For example, B2B,(A2C,AMM),(BNC,1NF),(106,A01),AAA,AX3
Should be split into
B2B,
(A2C,AMM),
(BNC,1NF),
(106,A01),
AAA,
AX3
FOR NON NESTED
,(?![^\(]*\))
FOR NESTED(parenthesis inside parenthesis)
(?<!\([^\)]*),(?![^\(]*\))
Try below:
var str = 'B2B,(A2C,AMM),(BNC,1NF),(106,A01),AAA,AX3';
console.log(str.match(/\([^)]*\)|[A-Z\d]+/g));
// gives you ["B2B", "(A2C,AMM)", "(BNC,1NF)", "(106,A01)", "AAA", "AX3"]
Java edition:
String str = "B2B,(A2C,AMM),(BNC,1NF),(106,A01),AAA,AX3";
Pattern p = Pattern.compile("\\([^)]*\\)|[A-Z\\d]+");
Matcher m = p.matcher(str);
List<String> matches = new ArrayList<String>();
while(m.find()){
matches.add(m.group());
}
for (String val : matches) {
System.out.println(val);
}
One simple iteration will be probably better option then any regex, especially if your data can have parentheses inside parentheses.
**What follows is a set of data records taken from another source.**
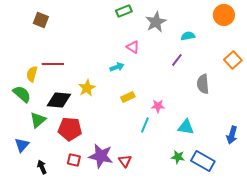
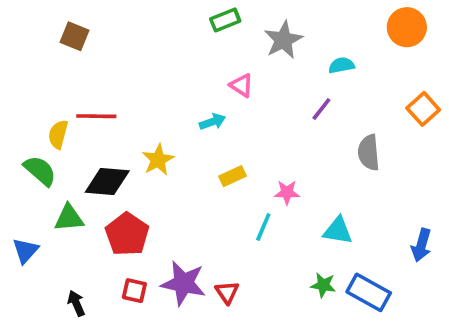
green triangle: (38, 120) -> (69, 218), turned 36
red pentagon: (70, 129) -> (127, 234), turned 30
blue triangle: (22, 145) -> (25, 251), moved

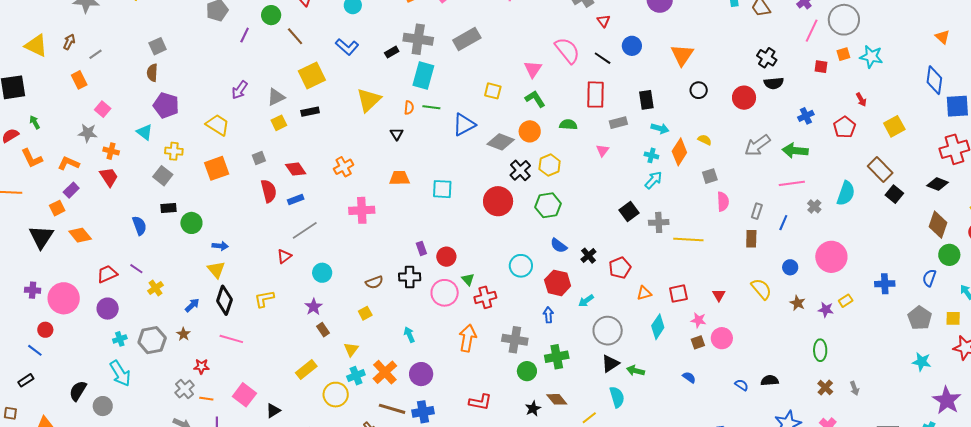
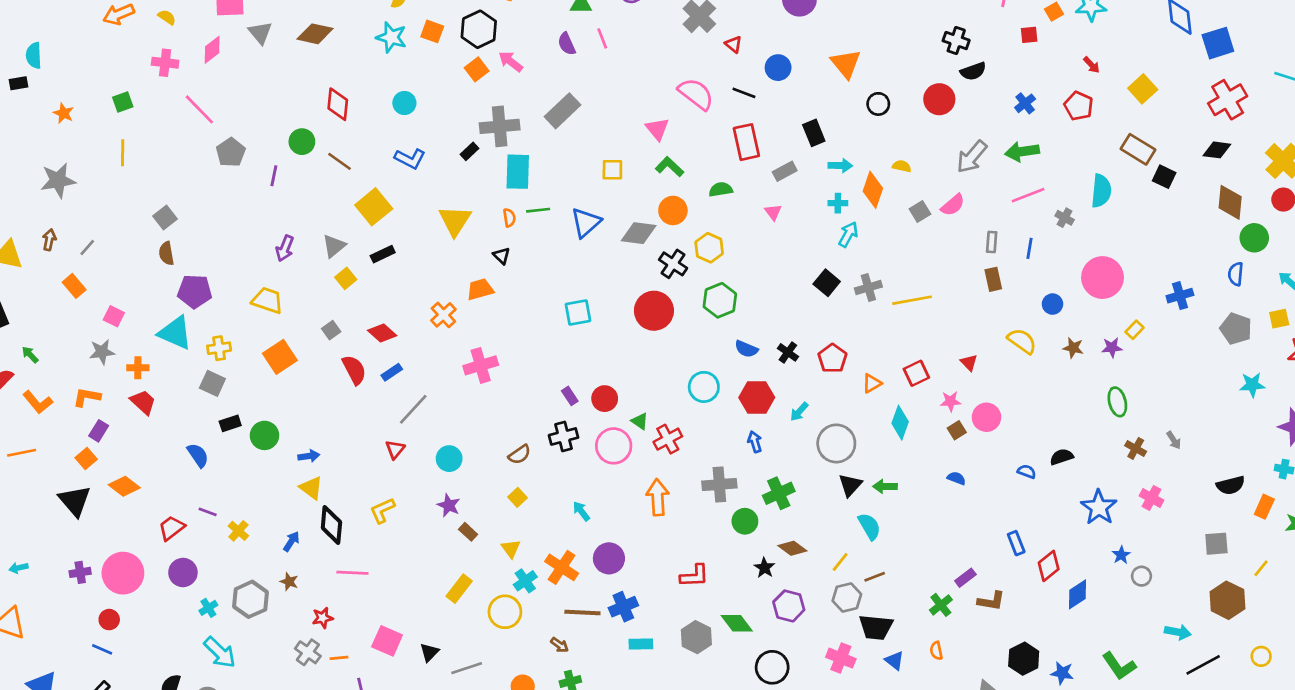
cyan triangle: (145, 132) -> (175, 333), size x1.6
orange trapezoid: (399, 178) -> (480, 289), moved
pink semicircle: (723, 202) -> (953, 205), moved, turned 66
For example:
String data="Some,(data,(that),needs),to (be, splited) by, comma";
StringBuilder buffer=new StringBuilder();
int parenthesesCounter=0;
for (char c:data.toCharArray()){
if (c=='(') parenthesesCounter++;
if (c==')') parenthesesCounter--;
if (c==',' && parenthesesCounter==0){
//lets do something with this token inside buffer
System.out.println(buffer);
//now we need to clear buffer
buffer.delete(0, buffer.length());
}
else
buffer.append(c);
}
//lets not forget about part after last comma
System.out.println(buffer);
output
Some
(data,(that),needs)
to (be, splited) by
comma
Try this
\w{3}(?=,)|(?<=,)\(\w{3},\w{3}\)(?=,)|(?<=,)\w{3}
Explanation: There are three parts separated by OR (|)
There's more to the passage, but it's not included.